**DIRECTIONS FOR THIS TASK**
Would you please repeat exactly the entries below, starting at the line with "responsabilizado por un acto de gestión." and ending at the line with "ang pagbibigay ng proteksyon para", and nothing outside that range? Leave out the pictures.

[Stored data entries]
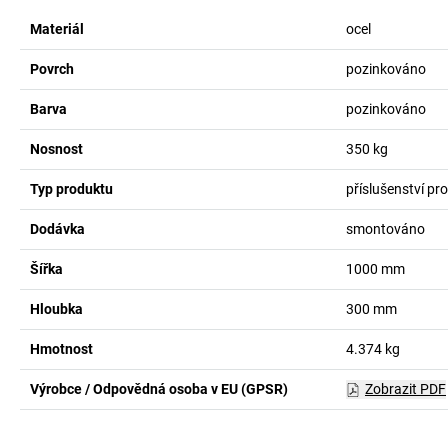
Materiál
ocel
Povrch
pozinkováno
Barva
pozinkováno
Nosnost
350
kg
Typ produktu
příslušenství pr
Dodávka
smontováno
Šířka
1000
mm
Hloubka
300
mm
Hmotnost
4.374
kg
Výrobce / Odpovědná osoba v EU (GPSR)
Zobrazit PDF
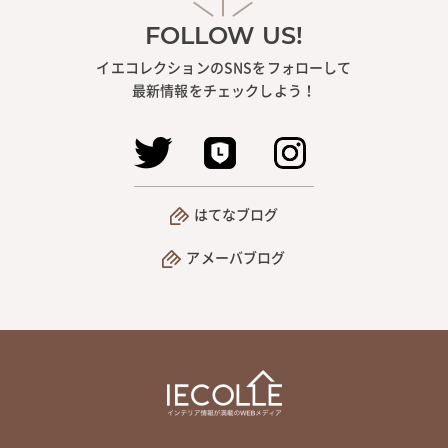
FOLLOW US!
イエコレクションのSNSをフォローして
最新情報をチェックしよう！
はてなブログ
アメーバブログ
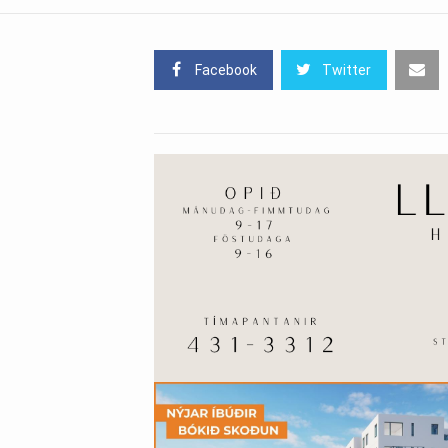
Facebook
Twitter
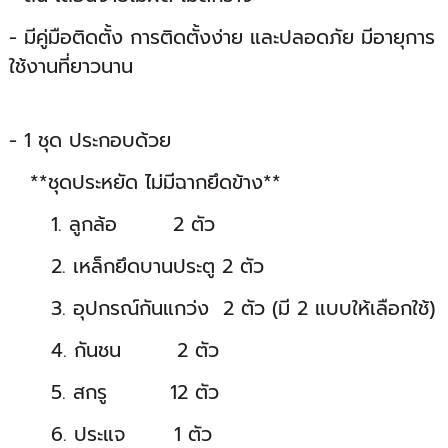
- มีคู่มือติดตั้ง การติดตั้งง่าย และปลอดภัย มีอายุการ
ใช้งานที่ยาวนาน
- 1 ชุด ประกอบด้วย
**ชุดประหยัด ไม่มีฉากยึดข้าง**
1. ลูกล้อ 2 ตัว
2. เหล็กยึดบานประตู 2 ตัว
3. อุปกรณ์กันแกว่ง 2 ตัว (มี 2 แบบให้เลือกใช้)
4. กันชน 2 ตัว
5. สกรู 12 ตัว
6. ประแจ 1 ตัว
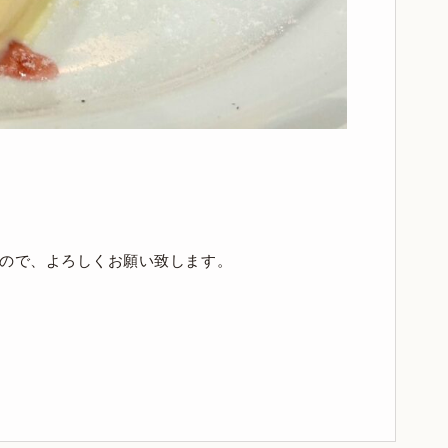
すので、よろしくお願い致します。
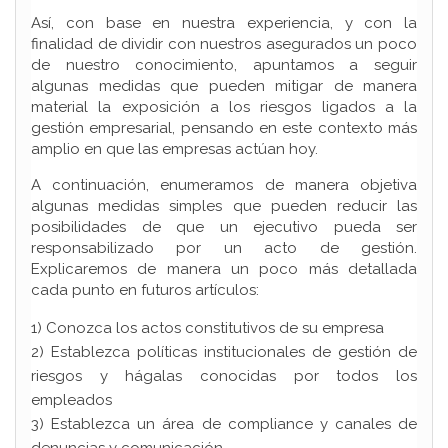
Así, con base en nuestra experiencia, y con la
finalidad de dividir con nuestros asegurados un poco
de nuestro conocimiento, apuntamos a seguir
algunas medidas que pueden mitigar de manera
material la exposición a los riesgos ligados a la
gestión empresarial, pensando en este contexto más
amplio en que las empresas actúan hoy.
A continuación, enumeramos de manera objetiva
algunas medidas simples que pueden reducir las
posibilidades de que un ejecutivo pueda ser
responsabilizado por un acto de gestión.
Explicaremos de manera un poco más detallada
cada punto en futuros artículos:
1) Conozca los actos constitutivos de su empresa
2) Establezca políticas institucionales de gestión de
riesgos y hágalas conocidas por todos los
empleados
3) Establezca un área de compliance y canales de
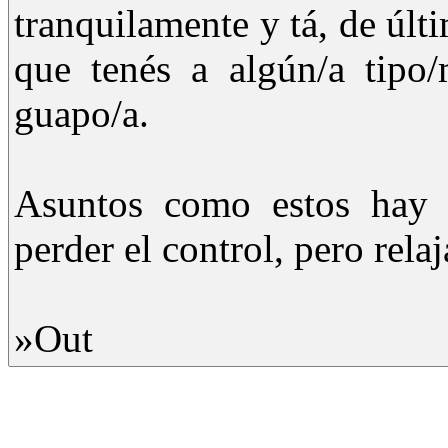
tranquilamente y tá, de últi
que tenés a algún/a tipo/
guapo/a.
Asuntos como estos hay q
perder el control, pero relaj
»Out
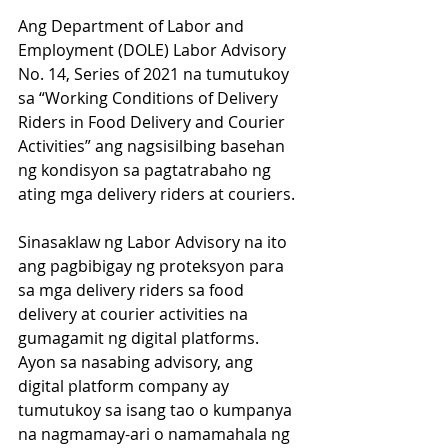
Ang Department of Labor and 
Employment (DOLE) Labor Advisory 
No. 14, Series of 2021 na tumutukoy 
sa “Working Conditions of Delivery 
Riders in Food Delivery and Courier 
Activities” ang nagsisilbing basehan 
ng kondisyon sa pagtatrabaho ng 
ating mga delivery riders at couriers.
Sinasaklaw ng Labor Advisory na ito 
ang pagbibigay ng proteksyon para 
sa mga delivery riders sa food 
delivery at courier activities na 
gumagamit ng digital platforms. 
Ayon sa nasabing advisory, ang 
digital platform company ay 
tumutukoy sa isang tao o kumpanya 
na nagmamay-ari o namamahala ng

**ANSWER**
responsabilizado por un acto de gestión.
Explicaremos de manera un poco más detallada
cada punto en futuros artículos:
1) Conozca los actos constitutivos de su empresa
2) Establezca políticas institucionales de gestión de
riesgos y hágalas conocidas por todos los
empleados
3) Establezca un área de compliance y canales de
tranquilamente y tá, de últi
que tenés a algún/a tipo/
guapo/a.
Asuntos como estos hay q
perder el control, pero relaj
»Out
Ang Department of Labor and 
Employment (DOLE) Labor Advisory 
No. 14, Series of 2021 na tumutukoy 
sa “Working Conditions of Delivery 
Riders in Food Delivery and Courier 
Activities” ang nagsisilbing basehan 
ng kondisyon sa pagtatrabaho ng 
ating mga delivery riders at couriers.
Sinasaklaw ng Labor Advisory na ito 
ang pagbibigay ng proteksyon para 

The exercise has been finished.